* _Task_: Start at the top line and retype the data exactly through to the end.

* _Data to use_:
++++++++

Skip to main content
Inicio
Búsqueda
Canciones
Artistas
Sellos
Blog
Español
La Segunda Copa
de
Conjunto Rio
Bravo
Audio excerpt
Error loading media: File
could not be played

++++++++

* _Expected answer_:
Skip to main content
Inicio
Búsqueda
Canciones
Artistas
Sellos
Blog
Español
La Segunda Copa
de
Conjunto Rio
Bravo
Audio excerpt
Error loading media: File
could not be played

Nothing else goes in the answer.